Aquella mañana se levantó maldiciéndola.
Antes del desayuno lo había hecho 74 veces. Era su mecanismo de defensa ante el influjo que ella todavía ejercía sobre su alma.
Se duchó, fue a hacer la compra, y regresó pronto para preparar el almuerzo. La cuenta ya ascendía a 322.
Comió, como la mayoría de las veces, sin hambre, mientras su dedo se debatía frenéticamente por el mando de la tele, buscando basura que llenara su mente.
Terminó el postre y ya eran 471.
Se arregló en diez minutos y salió aceleradamente camino del trabajo. El único sitio donde podía mantener su mente ocupada, lejos de su influjo, lejos de su recuerdo.
A pesar de ello, cuando llegó a casa aquella noche, el contador marcaba 838.

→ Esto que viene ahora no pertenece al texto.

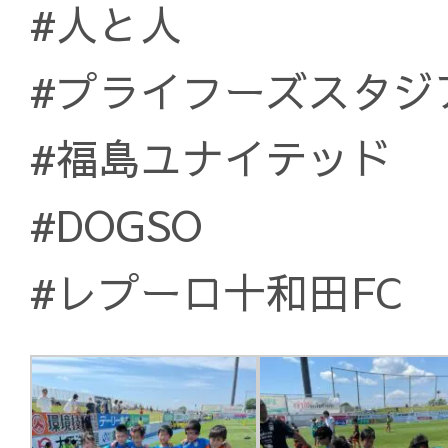
#人と人
#プライフーズスタジ
#福島ユナイテッド
#DOGSO
#レプーロ十和田FC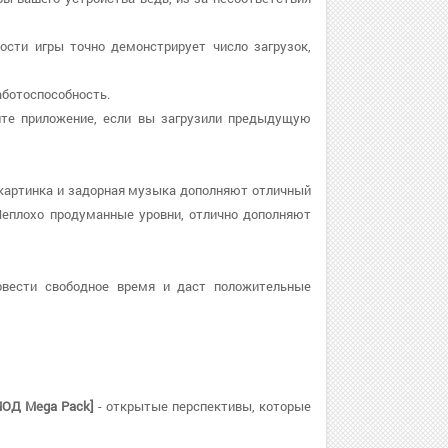
ости игры точно демонстрирует число загрузок,
работоспособность.
узите приложение, если вы загрузили предыдущую
 картинка и задорная музыка дополняют отличный
Неплохо продуманные уровни, отлично дополняют
овести свободное время и даст положительные
[МОД Mega Pack]
- открытые перспективы, которые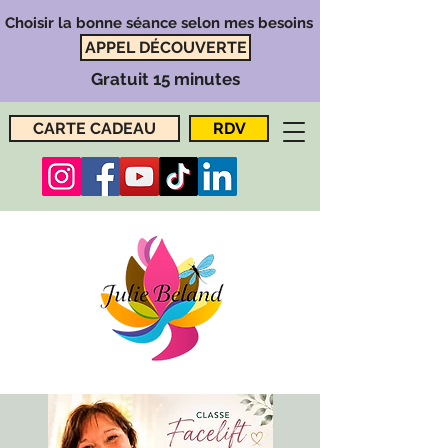
Choisir la bonne séance selon mes besoins
APPEL DÉCOUVERTE
Gratuit 15 minutes
CARTE CADEAU
RDV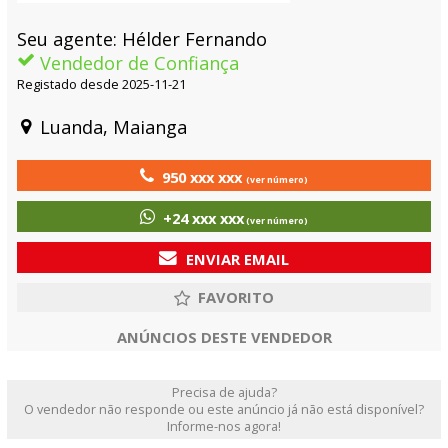
Seu agente: Hélder Fernando
Vendedor de Confiança
Registado desde 2025-11-21
Luanda, Maianga
950 xxx xxx
(ver número)
+24 xxx xxx
(ver número)
ENVIAR EMAIL
ANÚNCIOS DESTE VENDEDOR
Precisa de ajuda?
O vendedor não responde ou este anúncio já não está disponível?
Informe-nos agora!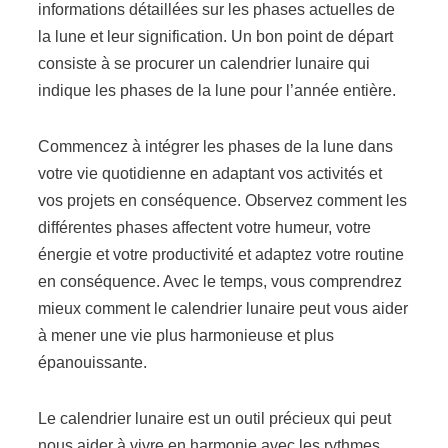
informations détaillées sur les phases actuelles de
la lune et leur signification. Un bon point de départ
consiste à se procurer un calendrier lunaire qui
indique les phases de la lune pour l’année entière.
Commencez à intégrer les phases de la lune dans
votre vie quotidienne en adaptant vos activités et
vos projets en conséquence. Observez comment les
différentes phases affectent votre humeur, votre
énergie et votre productivité et adaptez votre routine
en conséquence. Avec le temps, vous comprendrez
mieux comment le calendrier lunaire peut vous aider
à mener une vie plus harmonieuse et plus
épanouissante.
Le calendrier lunaire est un outil précieux qui peut
nous aider à vivre en harmonie avec les rythmes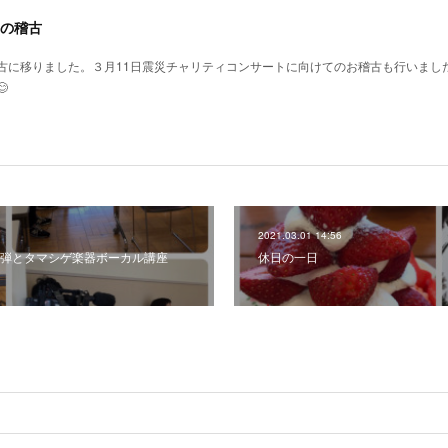
の稽古
古に移りました。３月11日震災チャリティコンサートに向けてのお稽古も行いまし

2021.03.01 14:56
弾とタマシゲ楽器ボーカル講座
休日の一日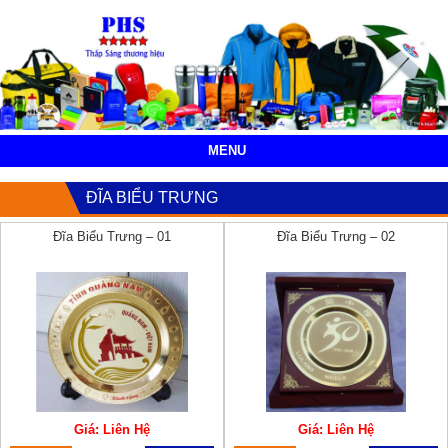
MENU
ĐĨA BIỂU TRƯNG
Đĩa Biểu Trưng – 01
Đĩa Biểu Trưng – 02
Giá: Liên Hệ
Giá: Liên Hệ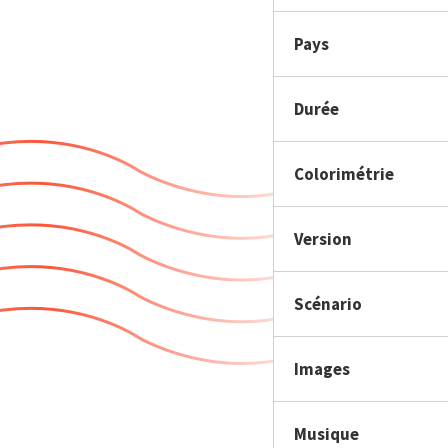
Pays
Durée
Colorimétrie
Version
Scénario
Images
Musique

Cenó, y se derrumbó en el sofá. Necesitaba combatir aquel cansancio físico. Él prefería creer que era físico.
Cuando se metió en cama, sabía que aún le costaría un mundo dormirse, y que probablemente la cuenta rondaría el 1000.

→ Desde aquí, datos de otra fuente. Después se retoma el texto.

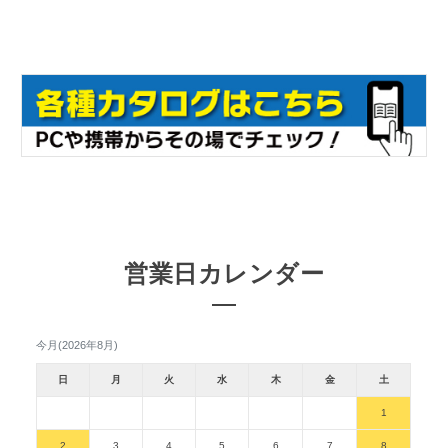
営業日カレンダー
今月(2026年8月)
日
月
火
水
木
金
土
1
2
3
4
5
6
7
8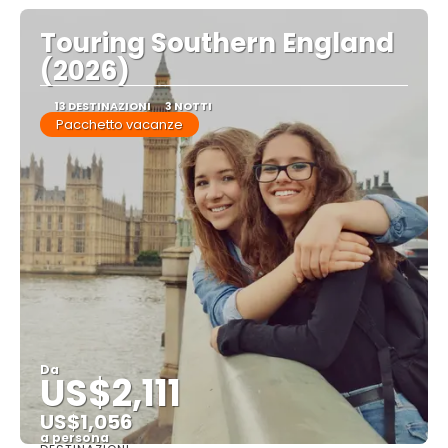
Touring Southern England
(2026)
13 DESTINAZIONI
3 NOTTI
Pacchetto vacanze
Da
US$2,111
US$1,056
a persona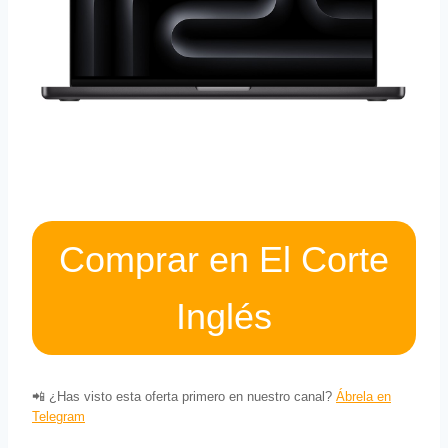
Comprar en El Corte
Inglés
📲 ¿Has visto esta oferta primero en nuestro canal?
Ábrela en
Telegram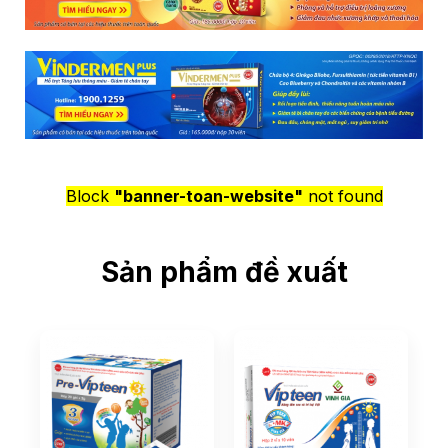
Block
"banner-toan-website"
not found
Sản phẩm đề xuất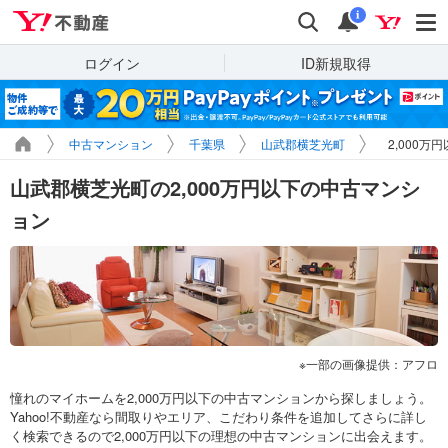
Yahoo!不動産
検索
通知
i
ログイン
ID新規取得
中古マンション
千葉県
山武郡横芝光町
2,000万
山武郡横芝光町の2,000万円以下の中古マンシ
ョン
一部の画像提供：アフロ
憧れのマイホームを2,000万円以下の中古マンションから探しましょう。
Yahoo!不動産なら間取りやエリア、こだわり条件を追加してさらに詳し
く検索できるので2,000万円以下の理想の中古マンションに出会えます。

Suficiente para deshacerse de ella. Suficiente para derrotarla y expulsarla de la prisión en que se había convertido su cerebro.

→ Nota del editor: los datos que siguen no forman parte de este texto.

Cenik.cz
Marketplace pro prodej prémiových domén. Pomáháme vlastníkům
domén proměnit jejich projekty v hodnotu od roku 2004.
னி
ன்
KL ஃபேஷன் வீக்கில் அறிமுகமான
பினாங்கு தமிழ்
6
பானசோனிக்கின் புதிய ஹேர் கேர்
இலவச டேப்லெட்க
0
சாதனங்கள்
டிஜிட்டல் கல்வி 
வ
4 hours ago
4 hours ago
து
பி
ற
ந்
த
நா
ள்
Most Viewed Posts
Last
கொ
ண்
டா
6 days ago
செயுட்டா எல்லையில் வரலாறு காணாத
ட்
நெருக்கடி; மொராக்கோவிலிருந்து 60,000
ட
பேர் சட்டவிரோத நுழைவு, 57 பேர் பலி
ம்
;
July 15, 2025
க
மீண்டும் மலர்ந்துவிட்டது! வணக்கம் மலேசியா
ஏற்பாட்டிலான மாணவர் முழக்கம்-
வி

Otra noche más, un instante justo antes de quedarse dormido, volvió a creer que estaría a salvo de ella. A salvo de su voz callando las mismas mentiras, de su mirada perdida en otro futuro, de su amor convertido en basura.
Como cada noche, volvió a equivocarse. 1000 no habían sido suficientes. Quizá con unas pocas más estaría a salvo. Seguro que unas pocas más serían la solución. Tenían que serlo.